* Task prompt *
Copy all lines below that use the word "WSPHA".

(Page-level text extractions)
◆ ◆ ◆ ◆ ◆
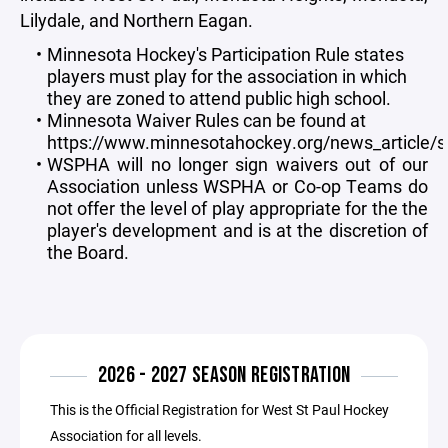
Lilydale, and Northern Eagan.
Minnesota Hockey's Participation Rule states
players must play for the association in which
they are zoned to attend public high school.
Minnesota Waiver Rules can be found at
https://www.minnesotahockey.org/news_article
WSPHA will no longer sign waivers out of our
Association unless WSPHA or Co-op Teams do
not offer the level of play appropriate for the the
player's development and is at the discretion of
the Board.
2026 - 2027 SEASON REGISTRATION
This is the Official Registration for West St Paul Hockey
Association for all levels.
◆ ◆ ◆ ◆ ◆
* Completed task *
WSPHA will no longer sign waivers out of our
Association unless WSPHA or Co-op Teams do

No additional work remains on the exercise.